** Material provided **

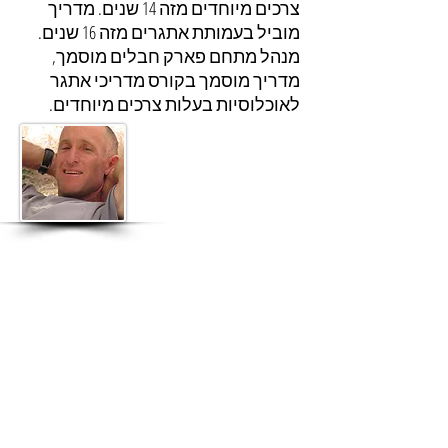
צרכים מיוחדים מזה 14 שנים. מדריך
מוביל בעמותת אתגרים מזה 16 שנים.
מנהל מתחם פארק חבלים מוסמך,
מדריך מוסמך בקורס מדריכי אתגר
לאוכלוסיות בעלות צרכים מיוחדים.
עמותת ניצנית הינה עמותה רשומה
שמספרה
580707586
, לפי הוראות
רשם העמותות.
כל הזכויות שמורות לעמותת
ניצנית© . 2020 , קיבוץ הסוללים.
דוא"ל:
nfo@nitsanit.co.il
i
טלפון:
04-6560966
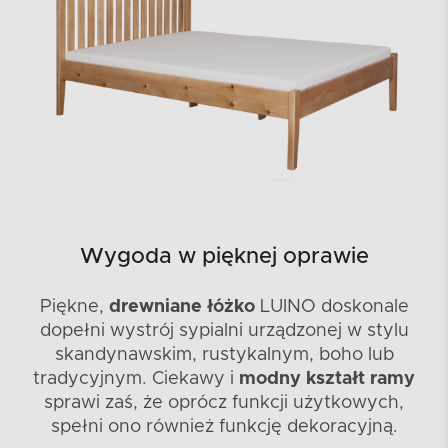
Wygoda w pięknej oprawie
Piękne,
drewniane łóżko
LUINO doskonale
dopełni wystrój sypialni urządzonej w stylu
skandynawskim, rustykalnym, boho lub
tradycyjnym. Ciekawy i
modny kształt ramy
sprawi zaś, że oprócz funkcji użytkowych,
spełni ono również funkcję dekoracyjną.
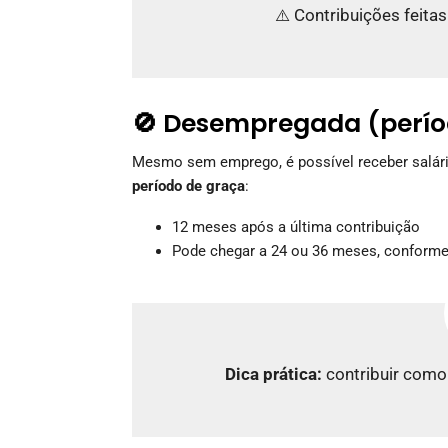
⚠️ Contribuições feita
🚫 Desempregada (perío
Mesmo sem emprego, é possível receber salári
período de graça
:
12 meses após a última contribuição
Pode chegar a 24 ou 36 meses, conforme 
Dica prática:
contribuir como 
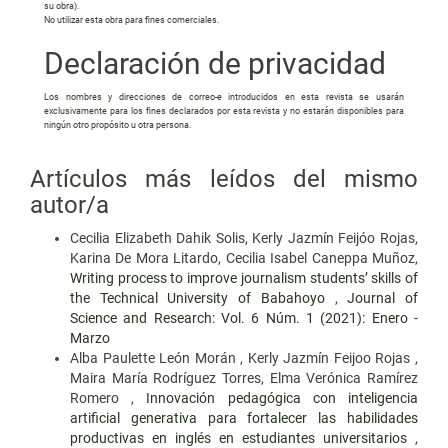
su obra).
No utilizar esta obra para fines comerciales.
Declaración de privacidad
Los nombres y direcciones de correo-e introducidos en esta revista se usarán
exclusivamente para los fines declarados por esta revista y no estarán disponibles para
ningún otro propósito u otra persona.
Artículos más leídos del mismo
autor/a
Cecilia Elizabeth Dahik Solis, Kerly Jazmín Feijóo Rojas,
Karina De Mora Litardo, Cecilia Isabel Caneppa Muñoz,
Writing process to improve journalism students’ skills of
the Technical University of Babahoyo
,
Journal of
Science and Research: Vol. 6 Núm. 1 (2021): Enero -
Marzo
Alba Paulette León Morán , Kerly Jazmín Feijoo Rojas ,
Maira María Rodríguez Torres, Elma Verónica Ramírez
Romero ,
Innovación pedagógica con inteligencia
artificial generativa para fortalecer las habilidades
productivas en inglés en estudiantes universitarios
,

** Requirement **
The entries are to be transcribed in full. Their pictures are not.

** Output of the task **
צרכים מיוחדים מזה 14 שנים. מדריך
מוביל בעמותת אתגרים מזה 16 שנים.
מנהל מתחם פארק חבלים מוסמך,
מדריך מוסמך בקורס מדריכי אתגר
לאוכלוסיות בעלות צרכים מיוחדים.
עמותת ניצנית הינה עמותה רשומה
שמספרה
580707586
, לפי הוראות
רשם העמותות.
כל הזכויות שמורות לעמותת
ניצנית© . 2020 , קיבוץ הסוללים.
דוא"ל:
nfo@nitsanit.co.il
i
טלפון:
04-6560966
Wygoda w pięknej oprawie
Piękne,
drewniane łóżko
LUINO doskonale
dopełni wystrój sypialni urządzonej w stylu
skandynawskim, rustykalnym, boho lub
tradycyjnym. Ciekawy i
modny kształt ramy
sprawi zaś, że oprócz funkcji użytkowych,
spełni ono również funkcję dekoracyjną.
⚠️ Contribuições feita
🚫 Desempregada (perío
Mesmo sem emprego, é possível receber salári
período de graça
:
12 meses após a última contribuição
Pode chegar a 24 ou 36 meses, conforme 
Dica prática:
contribuir como 
su obra).
No utilizar esta obra para fines comerciales.
Declaración de privacidad
Los nombres y direcciones de correo-e introducidos en esta revista se usarán
exclusivamente para los fines declarados por esta revista y no estarán disponibles para
ningún otro propósito u otra persona.
Artículos más leídos del mismo
autor/a
Cecilia Elizabeth Dahik Solis, Kerly Jazmín Feijóo Rojas,
Karina De Mora Litardo, Cecilia Isabel Caneppa Muñoz,
Writing process to improve journalism students’ skills of
the Technical University of Babahoyo
,
Journal of
Science and Research: Vol. 6 Núm. 1 (2021): Enero -
Marzo
Alba Paulette León Morán , Kerly Jazmín Feijoo Rojas ,
Maira María Rodríguez Torres, Elma Verónica Ramírez
Romero ,
Innovación pedagógica con inteligencia
artificial generativa para fortalecer las habilidades
productivas en inglés en estudiantes universitarios
,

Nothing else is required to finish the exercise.